The fact that I have to create a new revision of my task definition every time even when there is no change in the task definition itself is not right.
There are a bunch of crude bash implementations on this which means that AWS should have the ECS service scheduler listen for changes/updates in the image, especially for an automated build process.
My crude work-around to this was have two identical task definitions and switch between them for every build. That way I don't have redundant revisions.
Here is the specific script snippet that does that.
update_service() {
echo "change task definition and update service"
taskDefinition=$(aws ecs describe-services --cluster $CLUSTER --services $SERVICE | $JQ ".services | . [].taskDefinition")
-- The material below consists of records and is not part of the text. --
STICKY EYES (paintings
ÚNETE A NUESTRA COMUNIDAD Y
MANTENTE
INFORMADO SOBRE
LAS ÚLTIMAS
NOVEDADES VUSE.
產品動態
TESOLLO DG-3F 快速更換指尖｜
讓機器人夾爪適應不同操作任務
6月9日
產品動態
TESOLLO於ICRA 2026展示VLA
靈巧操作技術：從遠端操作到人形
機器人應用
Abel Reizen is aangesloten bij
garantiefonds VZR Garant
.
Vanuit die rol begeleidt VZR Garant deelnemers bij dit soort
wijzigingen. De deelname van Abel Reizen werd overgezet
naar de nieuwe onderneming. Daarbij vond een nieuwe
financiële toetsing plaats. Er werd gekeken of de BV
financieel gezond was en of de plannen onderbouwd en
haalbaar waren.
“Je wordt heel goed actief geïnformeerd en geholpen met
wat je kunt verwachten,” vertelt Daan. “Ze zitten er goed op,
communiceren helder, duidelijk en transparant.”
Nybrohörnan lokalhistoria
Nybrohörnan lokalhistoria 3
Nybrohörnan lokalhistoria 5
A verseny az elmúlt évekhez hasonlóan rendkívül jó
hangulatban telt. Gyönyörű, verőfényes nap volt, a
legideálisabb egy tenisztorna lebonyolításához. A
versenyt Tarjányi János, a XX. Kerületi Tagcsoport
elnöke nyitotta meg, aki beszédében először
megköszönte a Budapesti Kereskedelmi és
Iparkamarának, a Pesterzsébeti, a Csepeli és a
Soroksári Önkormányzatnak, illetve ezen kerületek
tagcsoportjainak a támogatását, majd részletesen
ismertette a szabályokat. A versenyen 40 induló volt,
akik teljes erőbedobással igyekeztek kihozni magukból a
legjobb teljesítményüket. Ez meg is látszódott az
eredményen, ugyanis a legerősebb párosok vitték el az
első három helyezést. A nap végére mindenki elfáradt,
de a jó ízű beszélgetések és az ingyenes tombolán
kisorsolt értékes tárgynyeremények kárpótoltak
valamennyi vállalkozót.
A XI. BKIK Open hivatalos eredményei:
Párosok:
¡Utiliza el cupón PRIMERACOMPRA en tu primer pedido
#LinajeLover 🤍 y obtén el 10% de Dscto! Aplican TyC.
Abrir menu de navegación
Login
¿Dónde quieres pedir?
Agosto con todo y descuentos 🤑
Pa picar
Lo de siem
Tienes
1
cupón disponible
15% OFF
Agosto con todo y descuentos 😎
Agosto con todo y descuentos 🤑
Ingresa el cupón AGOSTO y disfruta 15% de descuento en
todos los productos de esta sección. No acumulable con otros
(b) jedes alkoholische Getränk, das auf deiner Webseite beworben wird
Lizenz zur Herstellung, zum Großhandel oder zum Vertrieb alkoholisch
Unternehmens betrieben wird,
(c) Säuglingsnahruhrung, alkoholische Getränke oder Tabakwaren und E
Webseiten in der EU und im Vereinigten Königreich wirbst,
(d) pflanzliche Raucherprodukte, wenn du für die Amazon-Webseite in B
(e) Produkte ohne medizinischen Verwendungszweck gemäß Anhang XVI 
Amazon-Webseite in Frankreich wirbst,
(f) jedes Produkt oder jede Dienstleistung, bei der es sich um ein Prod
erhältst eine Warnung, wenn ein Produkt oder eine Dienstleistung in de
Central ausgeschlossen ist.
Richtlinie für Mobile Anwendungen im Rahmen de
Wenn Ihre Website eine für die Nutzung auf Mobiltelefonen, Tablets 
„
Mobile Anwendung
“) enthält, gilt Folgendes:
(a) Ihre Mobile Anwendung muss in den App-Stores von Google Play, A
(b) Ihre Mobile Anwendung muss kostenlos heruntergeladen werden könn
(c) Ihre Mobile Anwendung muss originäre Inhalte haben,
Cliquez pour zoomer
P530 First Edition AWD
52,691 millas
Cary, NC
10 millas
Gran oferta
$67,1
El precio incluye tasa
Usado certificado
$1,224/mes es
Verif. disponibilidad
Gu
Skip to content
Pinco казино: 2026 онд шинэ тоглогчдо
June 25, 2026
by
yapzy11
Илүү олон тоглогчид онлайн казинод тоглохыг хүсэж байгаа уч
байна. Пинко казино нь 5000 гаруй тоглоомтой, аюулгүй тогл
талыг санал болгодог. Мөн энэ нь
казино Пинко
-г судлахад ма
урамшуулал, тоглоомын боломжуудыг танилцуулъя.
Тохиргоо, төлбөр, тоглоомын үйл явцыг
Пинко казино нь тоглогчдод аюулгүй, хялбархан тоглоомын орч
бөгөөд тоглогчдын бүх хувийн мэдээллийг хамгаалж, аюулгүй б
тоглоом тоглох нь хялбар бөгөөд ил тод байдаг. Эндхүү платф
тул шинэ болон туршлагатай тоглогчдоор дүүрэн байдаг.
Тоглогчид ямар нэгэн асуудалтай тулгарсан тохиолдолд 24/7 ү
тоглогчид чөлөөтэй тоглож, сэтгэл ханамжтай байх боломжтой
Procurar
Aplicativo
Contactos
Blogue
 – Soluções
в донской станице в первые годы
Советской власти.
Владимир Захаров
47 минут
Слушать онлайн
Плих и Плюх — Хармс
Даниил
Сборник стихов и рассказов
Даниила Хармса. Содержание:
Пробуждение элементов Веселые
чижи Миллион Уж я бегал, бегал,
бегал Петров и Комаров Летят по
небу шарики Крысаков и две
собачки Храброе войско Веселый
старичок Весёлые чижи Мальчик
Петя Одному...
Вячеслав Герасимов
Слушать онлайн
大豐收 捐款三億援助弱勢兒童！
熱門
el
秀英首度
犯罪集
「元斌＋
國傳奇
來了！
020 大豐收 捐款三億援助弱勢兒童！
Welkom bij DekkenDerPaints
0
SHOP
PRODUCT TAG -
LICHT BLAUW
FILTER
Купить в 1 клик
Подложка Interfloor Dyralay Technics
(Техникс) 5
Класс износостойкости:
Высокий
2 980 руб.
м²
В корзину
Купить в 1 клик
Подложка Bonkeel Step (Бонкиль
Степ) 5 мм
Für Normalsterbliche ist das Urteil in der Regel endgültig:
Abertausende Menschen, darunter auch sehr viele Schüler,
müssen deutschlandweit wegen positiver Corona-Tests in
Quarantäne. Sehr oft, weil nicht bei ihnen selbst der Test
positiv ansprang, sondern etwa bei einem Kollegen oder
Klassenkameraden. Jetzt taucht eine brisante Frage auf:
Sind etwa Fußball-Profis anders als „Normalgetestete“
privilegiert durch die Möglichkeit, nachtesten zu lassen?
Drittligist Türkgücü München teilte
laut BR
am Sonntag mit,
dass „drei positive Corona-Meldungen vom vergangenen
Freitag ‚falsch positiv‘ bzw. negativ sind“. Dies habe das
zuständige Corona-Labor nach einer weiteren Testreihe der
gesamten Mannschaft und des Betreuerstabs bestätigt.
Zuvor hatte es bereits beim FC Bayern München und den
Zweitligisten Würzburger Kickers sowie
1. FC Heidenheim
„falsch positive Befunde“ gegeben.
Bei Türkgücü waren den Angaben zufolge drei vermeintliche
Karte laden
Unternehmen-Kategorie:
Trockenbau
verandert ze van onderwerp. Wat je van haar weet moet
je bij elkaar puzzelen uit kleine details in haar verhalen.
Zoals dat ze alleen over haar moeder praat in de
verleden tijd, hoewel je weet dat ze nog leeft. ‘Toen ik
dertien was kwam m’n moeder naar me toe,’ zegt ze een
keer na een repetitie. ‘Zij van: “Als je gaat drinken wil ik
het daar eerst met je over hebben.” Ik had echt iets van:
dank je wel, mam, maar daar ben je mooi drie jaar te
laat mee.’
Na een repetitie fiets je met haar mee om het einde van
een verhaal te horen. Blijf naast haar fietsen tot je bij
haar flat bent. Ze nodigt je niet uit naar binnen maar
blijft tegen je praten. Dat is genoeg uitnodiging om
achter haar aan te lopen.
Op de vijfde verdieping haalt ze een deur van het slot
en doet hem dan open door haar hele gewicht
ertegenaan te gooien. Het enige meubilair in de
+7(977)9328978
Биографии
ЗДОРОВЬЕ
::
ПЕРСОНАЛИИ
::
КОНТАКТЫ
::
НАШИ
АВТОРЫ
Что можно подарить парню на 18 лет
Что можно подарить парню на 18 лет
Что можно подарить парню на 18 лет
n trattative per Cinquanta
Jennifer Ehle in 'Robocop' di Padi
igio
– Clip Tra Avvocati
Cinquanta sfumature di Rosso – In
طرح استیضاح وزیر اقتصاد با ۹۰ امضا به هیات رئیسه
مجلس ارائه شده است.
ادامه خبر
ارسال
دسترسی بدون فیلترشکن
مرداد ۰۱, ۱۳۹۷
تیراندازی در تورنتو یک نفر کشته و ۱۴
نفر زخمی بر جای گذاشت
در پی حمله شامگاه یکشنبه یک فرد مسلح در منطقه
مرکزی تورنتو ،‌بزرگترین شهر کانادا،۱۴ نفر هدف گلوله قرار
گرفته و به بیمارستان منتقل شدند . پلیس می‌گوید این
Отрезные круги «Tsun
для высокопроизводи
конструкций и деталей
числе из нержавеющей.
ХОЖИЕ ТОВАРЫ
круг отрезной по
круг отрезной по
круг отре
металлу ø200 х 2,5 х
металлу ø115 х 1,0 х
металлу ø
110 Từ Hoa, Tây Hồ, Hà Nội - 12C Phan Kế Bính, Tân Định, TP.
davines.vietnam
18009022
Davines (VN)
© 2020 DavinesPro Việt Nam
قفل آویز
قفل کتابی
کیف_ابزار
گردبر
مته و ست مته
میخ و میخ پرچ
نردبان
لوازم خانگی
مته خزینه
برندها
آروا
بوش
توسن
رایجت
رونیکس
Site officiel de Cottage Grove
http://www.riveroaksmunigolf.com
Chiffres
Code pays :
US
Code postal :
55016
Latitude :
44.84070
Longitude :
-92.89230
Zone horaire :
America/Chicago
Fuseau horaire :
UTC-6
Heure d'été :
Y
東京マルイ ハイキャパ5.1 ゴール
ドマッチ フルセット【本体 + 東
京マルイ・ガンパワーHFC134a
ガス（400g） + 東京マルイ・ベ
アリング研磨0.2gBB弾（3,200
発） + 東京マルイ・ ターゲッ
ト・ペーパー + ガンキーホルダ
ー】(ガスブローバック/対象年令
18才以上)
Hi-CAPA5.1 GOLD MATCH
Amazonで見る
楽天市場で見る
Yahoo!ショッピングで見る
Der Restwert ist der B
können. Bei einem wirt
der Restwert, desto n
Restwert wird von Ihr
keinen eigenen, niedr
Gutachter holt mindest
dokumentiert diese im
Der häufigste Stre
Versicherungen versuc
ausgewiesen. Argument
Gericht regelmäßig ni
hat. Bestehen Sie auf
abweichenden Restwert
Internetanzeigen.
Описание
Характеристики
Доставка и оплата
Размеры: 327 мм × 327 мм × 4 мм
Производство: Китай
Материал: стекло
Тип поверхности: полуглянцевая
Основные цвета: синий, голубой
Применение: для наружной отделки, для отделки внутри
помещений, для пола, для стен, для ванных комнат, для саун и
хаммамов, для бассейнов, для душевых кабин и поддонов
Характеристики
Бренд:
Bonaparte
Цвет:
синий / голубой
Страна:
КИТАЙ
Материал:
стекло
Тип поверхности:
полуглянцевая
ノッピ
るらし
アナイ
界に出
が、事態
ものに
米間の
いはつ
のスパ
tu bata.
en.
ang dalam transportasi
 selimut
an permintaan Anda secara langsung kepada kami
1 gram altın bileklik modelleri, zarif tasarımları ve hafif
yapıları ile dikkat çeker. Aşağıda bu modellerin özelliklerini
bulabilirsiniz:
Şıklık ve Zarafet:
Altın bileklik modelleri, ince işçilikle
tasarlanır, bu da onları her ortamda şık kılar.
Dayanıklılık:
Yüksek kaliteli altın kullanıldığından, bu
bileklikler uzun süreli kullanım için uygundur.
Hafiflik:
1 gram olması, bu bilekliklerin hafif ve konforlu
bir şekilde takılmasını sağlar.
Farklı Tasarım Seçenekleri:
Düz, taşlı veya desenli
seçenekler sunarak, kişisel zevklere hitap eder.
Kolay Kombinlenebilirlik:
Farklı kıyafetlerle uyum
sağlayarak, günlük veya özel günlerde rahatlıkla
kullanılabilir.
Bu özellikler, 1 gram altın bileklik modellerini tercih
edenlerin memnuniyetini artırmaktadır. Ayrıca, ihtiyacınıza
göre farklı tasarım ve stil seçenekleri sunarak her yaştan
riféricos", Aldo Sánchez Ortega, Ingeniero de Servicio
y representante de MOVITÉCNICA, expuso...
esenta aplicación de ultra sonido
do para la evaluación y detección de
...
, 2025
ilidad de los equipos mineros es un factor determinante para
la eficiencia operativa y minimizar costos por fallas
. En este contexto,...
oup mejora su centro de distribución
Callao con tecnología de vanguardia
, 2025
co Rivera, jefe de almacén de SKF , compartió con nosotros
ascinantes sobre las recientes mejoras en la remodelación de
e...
if [ "$taskDefinition" = "$TASK_DEF_1" ]; then
newDefinition="$TASK_DEF_2"
else
newDefinition="$TASK_DEF_1"
fi
rollUpdate=$(aws ecs update-service --cluster $CLUSTER --service $SERVICE --task-definition $newDefinition)
}
Did you have this question solved? Perhaps this will work for you.
With a new release image pushed to ECR with a version tag, i.e. v1.05, and the latest tag, the image locator in my task definition needed to be explicitly updated to have this version tag postfixed like :v1.05.
With :latest, this new image did not get pulled by the new container after aws ecs update-service --force-new-deployment --service my-service.
I was doing tagging and pushing like this:
docker tag ${imageId} ${ecrRepoUri}:v1.05
docker tag ${imageId} ${ecrRepoUri}:latest
docker push ${ecrRepoUri}
...where as this is the proper way of pushing multiple tags:
docker tag ${imageId} ${ecrRepoUri}
docker push ${ecrRepoUri}:v1.05
docker push ${ecrRepoUri}:latest
This was briefly mentioned in the official docs without a proper example.
Works great https://github.com/fdfk/ecsServiceRestart
python ecsServiceRestart.py restart --services="app app2" --cluster=test
The quick and dirty way:
login to EC2 instance running the task
find your container with docker container list
use docker restart [container]
I’m new to both Amazon’s ECS and docker, and I don’t know how to deploy new images.
I currently create a new image in ECR with
NAME_TAG=my-image-name:my-tag-v1
ECR=my-acct-number.dkr.ecr.us-east-1.amazonaws.com
docker build -t $NAME_TAG .
docker tag -f $NAME_TAG $ECR/$NAME_TAG
$(aws ecr get-login --region us-east-1) #log in
docker push $ECR/$NAME_TAG
At this point I don't know how to deploy the new container from ECR to my cluster.
I created the cluster, task and service using a Cloud Formation template, but updating the TaskDefinition image to $ECR/$NAME_TAG and running a stack update eventually times out and fails with a “service did not stabilize” error.
If I push to my-image-name:latest, my cluster instances do pull down the new image, but they don’t run it, and in any case I want to avoid using the mysterious latest tag.
How am I supposed to deploy new images to ECS?
You should be able to deploy your image using a new task definition every time you deploy.
The task definition lets you set the image version using the attribute "image"
"image":"my-acct-number.dkr.ecr.us-east-1.amazonaws.com/my-image-name:my-tag-v1"
In case you want to use only one task definition, you will have to build you image and tag it with whatever is defined in the the definition.